Like most things, once someone is “in” it, they will throw around terms that are not necessarily common place with the assumption that everyone knows what they are talking about.
Here we have put together a short list of some common goat terminology:
Wether – a wether is a male goat that has been fixed and cannot mate. They make great pets.
Buck/buckling – a buck is a male goat that has not been fixed and can mate. They tend to be a little yucky as they have a whole slew of behaviors to attract girls 🙂 A buckling is a young in-tact boy.
Doe/doeling – a doe is a female goat. Doelings are young girls.
Polled – a goat who is polled is naturally hornless.
Disbudded – this is a goat who has had it’s horns removed at a young age.
Scurs – these are small pieces of horn that have grown back or were not fully removed at disbudding.
Bottle Baby – this is very much what it sounds, it is a baby goat that is being bottle fed instead of staying with it’s mom.
Open – this is a term describes female goats that are not pregnant.

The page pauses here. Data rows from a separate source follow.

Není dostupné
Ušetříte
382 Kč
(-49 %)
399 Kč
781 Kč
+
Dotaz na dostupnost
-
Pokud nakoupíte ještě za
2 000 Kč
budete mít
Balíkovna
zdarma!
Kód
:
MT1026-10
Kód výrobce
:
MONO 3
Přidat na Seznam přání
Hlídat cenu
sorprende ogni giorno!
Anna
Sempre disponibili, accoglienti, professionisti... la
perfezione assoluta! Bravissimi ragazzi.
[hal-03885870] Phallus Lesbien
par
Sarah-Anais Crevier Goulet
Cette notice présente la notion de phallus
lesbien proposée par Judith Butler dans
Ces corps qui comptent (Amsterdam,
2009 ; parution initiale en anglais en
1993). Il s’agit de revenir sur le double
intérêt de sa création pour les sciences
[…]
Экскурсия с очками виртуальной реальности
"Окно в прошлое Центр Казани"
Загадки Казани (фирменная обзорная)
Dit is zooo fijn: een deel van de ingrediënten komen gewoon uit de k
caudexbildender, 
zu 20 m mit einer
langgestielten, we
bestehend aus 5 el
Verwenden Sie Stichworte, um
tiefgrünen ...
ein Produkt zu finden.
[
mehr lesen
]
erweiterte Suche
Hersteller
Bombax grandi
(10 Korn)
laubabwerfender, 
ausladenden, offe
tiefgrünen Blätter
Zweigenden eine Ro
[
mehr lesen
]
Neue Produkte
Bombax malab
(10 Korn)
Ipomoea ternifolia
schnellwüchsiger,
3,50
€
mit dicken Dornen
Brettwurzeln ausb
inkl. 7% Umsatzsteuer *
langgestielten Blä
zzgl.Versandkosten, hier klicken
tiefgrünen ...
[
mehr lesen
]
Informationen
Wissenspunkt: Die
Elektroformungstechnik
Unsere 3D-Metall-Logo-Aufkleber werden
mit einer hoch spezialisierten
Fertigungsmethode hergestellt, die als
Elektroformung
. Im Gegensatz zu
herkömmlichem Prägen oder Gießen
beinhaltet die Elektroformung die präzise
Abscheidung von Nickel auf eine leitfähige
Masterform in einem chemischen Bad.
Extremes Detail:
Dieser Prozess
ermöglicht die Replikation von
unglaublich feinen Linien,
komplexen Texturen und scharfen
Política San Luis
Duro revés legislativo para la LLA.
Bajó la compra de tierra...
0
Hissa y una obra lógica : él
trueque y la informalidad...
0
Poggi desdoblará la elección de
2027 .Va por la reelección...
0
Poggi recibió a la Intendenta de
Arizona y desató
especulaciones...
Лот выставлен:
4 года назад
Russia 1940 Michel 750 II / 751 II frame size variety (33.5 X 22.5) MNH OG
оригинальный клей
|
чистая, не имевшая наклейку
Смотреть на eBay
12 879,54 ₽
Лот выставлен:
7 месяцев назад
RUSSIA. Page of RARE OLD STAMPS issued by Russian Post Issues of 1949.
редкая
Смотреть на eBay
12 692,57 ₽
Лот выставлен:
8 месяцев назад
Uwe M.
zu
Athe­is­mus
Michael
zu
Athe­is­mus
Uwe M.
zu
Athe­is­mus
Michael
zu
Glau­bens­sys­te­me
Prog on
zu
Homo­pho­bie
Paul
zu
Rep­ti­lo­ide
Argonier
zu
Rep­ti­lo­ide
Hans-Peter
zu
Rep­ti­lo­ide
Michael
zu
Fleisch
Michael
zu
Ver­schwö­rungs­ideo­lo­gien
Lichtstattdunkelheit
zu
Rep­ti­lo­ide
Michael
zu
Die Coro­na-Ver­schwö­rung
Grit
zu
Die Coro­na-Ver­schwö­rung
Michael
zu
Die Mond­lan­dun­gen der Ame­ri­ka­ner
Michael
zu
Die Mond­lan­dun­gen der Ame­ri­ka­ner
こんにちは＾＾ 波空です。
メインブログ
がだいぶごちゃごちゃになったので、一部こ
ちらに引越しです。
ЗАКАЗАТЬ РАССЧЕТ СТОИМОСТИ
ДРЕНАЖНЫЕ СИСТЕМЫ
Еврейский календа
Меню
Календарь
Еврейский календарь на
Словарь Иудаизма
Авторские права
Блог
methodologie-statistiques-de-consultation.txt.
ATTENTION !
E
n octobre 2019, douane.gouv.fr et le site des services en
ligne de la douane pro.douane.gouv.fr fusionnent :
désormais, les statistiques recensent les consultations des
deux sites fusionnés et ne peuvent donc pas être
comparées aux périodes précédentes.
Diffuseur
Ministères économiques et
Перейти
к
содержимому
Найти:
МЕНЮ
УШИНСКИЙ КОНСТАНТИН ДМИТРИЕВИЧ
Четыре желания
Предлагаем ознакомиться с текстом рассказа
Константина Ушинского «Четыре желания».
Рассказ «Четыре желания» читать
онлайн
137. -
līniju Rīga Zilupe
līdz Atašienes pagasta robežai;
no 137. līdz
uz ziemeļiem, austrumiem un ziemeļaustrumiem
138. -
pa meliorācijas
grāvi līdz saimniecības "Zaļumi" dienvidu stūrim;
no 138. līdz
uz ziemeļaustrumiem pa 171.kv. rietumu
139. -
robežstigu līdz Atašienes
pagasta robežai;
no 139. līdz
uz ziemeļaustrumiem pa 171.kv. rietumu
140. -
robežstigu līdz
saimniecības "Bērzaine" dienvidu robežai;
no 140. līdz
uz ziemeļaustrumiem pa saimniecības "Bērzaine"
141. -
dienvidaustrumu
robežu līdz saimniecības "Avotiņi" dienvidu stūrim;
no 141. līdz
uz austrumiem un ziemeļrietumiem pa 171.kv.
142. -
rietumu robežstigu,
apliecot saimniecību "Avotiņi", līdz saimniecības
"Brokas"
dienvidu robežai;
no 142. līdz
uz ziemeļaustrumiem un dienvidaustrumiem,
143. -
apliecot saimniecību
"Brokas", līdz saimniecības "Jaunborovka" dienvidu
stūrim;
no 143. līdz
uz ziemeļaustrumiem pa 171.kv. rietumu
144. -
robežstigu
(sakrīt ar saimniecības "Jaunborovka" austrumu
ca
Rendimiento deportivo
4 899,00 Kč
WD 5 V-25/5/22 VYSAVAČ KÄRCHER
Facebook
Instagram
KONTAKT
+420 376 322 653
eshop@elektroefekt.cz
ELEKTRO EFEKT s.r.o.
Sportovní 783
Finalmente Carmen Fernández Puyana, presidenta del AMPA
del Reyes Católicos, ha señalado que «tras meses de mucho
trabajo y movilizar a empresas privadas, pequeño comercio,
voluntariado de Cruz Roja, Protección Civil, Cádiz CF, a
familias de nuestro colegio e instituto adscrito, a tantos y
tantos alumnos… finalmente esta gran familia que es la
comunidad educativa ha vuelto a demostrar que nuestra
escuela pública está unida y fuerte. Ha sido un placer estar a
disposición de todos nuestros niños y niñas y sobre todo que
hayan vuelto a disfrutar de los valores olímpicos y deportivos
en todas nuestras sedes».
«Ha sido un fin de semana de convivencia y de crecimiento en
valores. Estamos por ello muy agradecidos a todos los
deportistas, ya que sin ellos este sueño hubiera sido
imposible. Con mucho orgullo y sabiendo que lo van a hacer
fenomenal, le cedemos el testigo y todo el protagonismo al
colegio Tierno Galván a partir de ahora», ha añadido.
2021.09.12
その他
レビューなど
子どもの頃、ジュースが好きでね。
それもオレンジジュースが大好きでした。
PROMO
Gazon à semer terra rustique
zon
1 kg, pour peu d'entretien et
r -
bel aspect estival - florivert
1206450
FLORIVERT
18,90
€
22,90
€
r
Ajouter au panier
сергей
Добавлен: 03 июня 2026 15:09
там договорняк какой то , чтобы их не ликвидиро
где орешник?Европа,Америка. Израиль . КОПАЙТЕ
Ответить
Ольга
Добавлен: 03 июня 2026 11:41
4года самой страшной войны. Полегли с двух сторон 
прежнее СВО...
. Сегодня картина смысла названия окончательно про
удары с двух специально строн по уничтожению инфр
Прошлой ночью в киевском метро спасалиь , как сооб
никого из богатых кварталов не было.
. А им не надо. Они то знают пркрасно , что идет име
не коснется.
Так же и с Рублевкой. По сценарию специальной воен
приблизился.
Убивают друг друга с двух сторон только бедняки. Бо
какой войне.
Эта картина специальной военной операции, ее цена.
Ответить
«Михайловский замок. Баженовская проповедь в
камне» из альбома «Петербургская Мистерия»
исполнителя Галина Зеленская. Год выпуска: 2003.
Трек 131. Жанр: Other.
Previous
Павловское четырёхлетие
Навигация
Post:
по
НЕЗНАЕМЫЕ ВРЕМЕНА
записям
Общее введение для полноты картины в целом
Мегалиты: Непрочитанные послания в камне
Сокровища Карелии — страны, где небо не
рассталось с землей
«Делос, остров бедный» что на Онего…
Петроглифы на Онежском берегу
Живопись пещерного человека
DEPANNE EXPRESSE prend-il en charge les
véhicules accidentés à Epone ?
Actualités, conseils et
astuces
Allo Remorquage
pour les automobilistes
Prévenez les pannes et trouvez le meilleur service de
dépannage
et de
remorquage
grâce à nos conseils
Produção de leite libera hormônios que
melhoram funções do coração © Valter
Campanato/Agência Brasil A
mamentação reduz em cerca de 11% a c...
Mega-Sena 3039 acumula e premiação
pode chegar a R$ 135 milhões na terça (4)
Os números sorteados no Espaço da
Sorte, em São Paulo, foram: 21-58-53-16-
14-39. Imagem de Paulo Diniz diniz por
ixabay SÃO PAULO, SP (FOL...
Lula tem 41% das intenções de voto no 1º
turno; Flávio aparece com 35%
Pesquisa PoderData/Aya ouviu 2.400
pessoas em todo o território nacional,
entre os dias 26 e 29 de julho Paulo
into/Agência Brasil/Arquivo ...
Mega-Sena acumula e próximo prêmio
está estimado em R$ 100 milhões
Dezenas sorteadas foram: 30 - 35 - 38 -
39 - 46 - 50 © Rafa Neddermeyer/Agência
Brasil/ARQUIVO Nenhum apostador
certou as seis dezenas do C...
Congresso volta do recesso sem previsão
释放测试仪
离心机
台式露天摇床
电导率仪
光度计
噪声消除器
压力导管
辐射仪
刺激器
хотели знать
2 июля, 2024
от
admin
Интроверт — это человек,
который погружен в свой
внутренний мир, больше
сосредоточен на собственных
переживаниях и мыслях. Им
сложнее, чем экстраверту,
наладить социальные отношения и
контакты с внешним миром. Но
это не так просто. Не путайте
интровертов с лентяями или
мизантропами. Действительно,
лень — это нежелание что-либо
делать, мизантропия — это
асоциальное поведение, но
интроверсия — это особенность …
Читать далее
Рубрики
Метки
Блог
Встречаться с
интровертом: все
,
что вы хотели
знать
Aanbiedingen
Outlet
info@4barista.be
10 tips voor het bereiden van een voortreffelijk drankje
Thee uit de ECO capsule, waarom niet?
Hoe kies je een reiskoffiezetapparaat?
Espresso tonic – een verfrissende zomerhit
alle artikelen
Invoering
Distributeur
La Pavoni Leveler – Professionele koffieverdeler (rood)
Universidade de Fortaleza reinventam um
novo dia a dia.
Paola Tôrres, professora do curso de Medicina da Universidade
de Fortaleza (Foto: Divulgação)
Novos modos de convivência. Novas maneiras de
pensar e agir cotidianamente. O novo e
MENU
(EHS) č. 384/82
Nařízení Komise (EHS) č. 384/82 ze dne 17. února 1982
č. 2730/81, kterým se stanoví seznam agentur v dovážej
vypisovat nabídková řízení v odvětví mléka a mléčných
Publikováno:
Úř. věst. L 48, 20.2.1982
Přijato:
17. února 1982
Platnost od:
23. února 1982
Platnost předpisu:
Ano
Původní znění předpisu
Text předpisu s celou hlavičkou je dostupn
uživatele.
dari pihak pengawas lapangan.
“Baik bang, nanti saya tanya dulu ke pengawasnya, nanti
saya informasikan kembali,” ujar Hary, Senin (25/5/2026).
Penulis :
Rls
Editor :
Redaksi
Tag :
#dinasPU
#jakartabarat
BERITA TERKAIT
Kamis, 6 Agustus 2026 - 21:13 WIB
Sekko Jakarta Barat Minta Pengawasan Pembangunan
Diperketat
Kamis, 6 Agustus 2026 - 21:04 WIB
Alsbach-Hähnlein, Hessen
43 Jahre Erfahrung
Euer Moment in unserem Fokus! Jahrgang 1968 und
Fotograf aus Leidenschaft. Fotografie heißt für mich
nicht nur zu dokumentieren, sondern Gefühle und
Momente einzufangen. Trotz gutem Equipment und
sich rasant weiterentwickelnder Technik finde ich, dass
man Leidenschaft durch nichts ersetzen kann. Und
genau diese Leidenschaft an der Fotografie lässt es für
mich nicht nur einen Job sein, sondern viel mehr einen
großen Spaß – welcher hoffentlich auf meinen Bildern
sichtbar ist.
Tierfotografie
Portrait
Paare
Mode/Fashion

Scours – this is basically diarrhea.
Weaned – this is when a baby goat is no longer nursing from it’s mom.
Rut – this is when bucks are ready to breed. They will go through periods of time when they have a lot of hormones raging.
Banding – this is a way of fixing a male goat.
CL/CAE/TB/Johne’s/Brucellosis – all diseases that goats can get, most of which can be tested for to make sure your herd is clean.
Cocci – a sickness that can cause diarrhea.
Rumen – part of the goats digestive system.
Kidding – when a goat has babies.
Freshen – to come into milk. For example, a First Freshner is a goat who is milking for her first time.